Segment Start: DATA TO EXAMINE
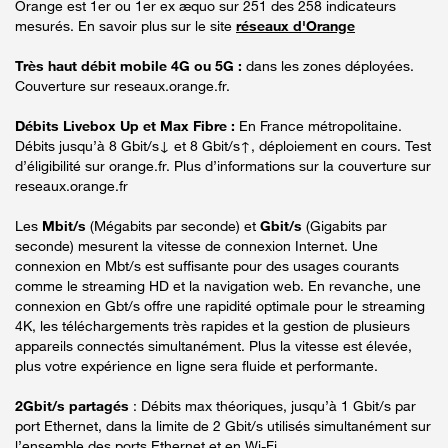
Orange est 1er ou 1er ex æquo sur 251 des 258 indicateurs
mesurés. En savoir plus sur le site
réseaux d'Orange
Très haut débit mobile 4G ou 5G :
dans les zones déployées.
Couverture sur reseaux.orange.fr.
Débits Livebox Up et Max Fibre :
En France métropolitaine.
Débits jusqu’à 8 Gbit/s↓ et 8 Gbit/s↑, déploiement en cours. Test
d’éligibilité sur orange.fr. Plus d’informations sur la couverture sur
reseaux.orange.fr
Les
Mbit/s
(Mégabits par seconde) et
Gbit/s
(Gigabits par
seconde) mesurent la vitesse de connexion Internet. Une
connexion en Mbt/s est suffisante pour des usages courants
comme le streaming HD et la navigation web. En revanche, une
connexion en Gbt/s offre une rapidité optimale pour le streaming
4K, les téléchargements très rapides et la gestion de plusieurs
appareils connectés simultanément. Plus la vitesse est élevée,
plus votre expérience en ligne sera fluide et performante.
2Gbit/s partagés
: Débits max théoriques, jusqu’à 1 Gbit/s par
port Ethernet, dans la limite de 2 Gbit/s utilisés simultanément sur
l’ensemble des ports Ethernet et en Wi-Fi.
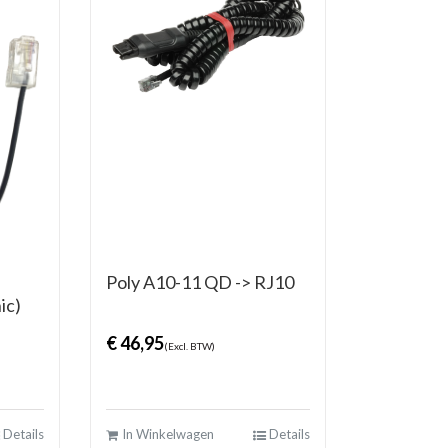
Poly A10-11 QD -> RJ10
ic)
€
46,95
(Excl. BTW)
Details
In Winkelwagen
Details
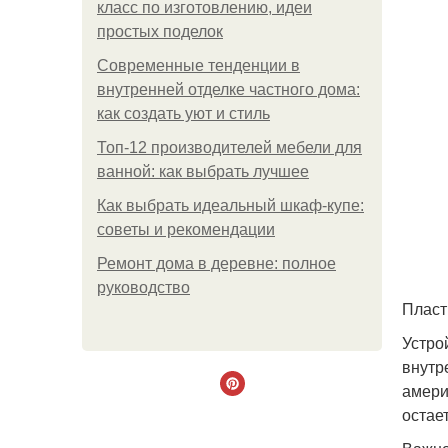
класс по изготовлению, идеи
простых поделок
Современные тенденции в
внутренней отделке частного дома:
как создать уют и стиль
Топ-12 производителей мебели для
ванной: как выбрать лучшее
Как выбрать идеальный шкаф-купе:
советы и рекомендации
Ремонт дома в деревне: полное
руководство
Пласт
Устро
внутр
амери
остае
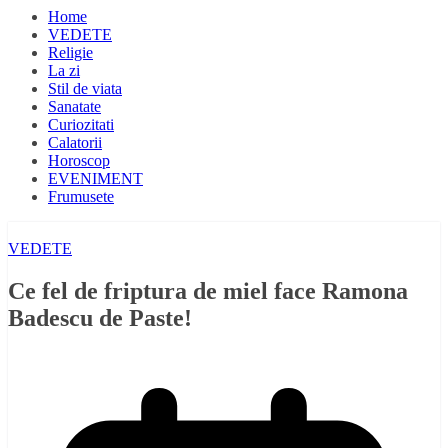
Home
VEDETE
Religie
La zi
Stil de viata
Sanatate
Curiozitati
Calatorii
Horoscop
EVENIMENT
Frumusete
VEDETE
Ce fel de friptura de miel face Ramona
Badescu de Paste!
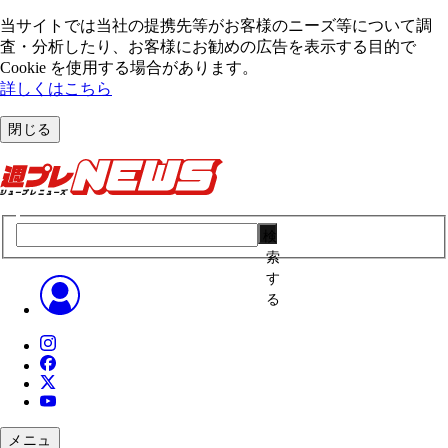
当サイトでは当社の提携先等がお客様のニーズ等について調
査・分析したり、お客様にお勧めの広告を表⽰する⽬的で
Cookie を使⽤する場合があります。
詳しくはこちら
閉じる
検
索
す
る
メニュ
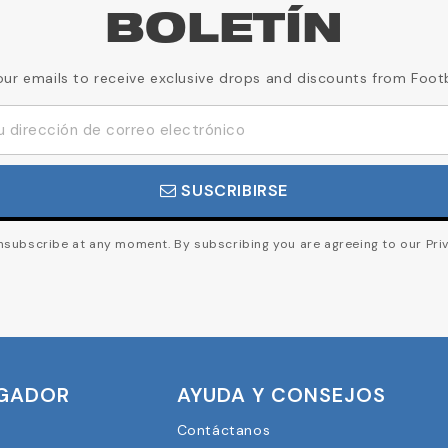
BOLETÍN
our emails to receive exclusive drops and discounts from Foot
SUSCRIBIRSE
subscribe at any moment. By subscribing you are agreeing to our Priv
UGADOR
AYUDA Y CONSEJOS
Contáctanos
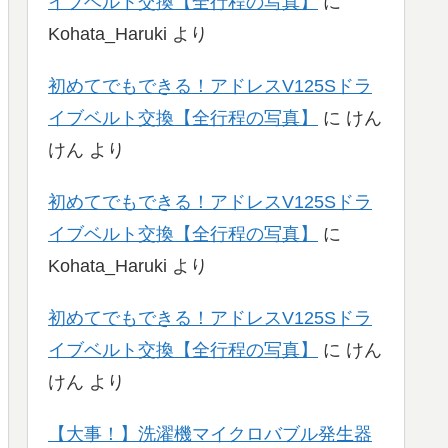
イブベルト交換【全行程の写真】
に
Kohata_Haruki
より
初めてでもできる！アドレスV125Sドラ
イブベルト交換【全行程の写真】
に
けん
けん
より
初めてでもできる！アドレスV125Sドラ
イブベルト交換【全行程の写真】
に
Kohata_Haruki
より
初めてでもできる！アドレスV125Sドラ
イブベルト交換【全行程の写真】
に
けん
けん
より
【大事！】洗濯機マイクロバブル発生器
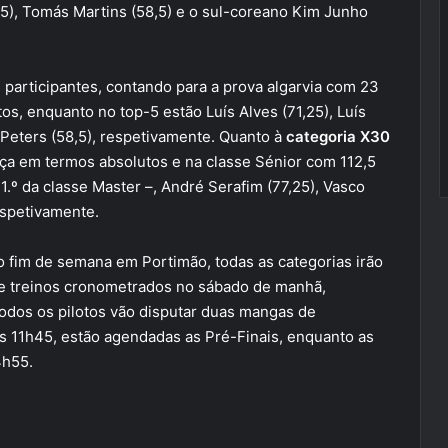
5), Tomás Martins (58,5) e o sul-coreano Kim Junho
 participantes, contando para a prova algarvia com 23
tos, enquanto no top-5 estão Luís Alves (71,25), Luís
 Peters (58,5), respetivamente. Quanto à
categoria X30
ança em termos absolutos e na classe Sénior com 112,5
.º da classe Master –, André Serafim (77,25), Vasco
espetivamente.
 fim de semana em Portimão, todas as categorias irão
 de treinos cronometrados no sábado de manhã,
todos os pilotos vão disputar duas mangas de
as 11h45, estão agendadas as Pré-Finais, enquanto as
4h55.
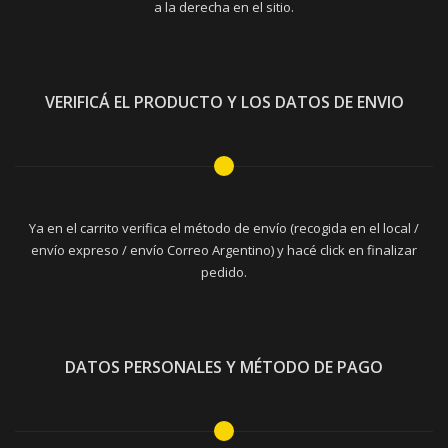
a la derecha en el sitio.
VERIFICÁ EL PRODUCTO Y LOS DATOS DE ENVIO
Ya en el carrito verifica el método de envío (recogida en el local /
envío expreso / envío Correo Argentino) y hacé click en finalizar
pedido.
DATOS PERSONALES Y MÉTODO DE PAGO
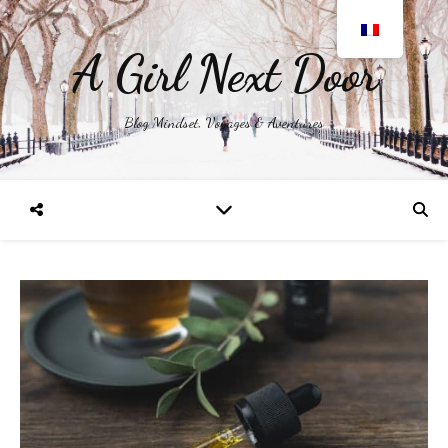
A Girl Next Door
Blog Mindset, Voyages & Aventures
Segment End: DATA TO EXAMINE
■ **WHAT IS NEEDED**
Begin with the line that has "ança em termos" and continue to the last line of the entries, printing each line exactly and nothing else; include both ends and skip the pictures.

■ **SOLUTION TO THE PROBLEM**
ança em termos absolutos e na classe Sénior com 112,5
.º da classe Master –, André Serafim (77,25), Vasco
espetivamente.
 fim de semana em Portimão, todas as categorias irão
 de treinos cronometrados no sábado de manhã,
todos os pilotos vão disputar duas mangas de
as 11h45, estão agendadas as Pré-Finais, enquanto as
4h55.
a la derecha en el sitio.
VERIFICÁ EL PRODUCTO Y LOS DATOS DE ENVIO
Ya en el carrito verifica el método de envío (recogida en el local /
envío expreso / envío Correo Argentino) y hacé click en finalizar
pedido.
DATOS PERSONALES Y MÉTODO DE PAGO
A Girl Next Door
Blog Mindset, Voyages & Aventures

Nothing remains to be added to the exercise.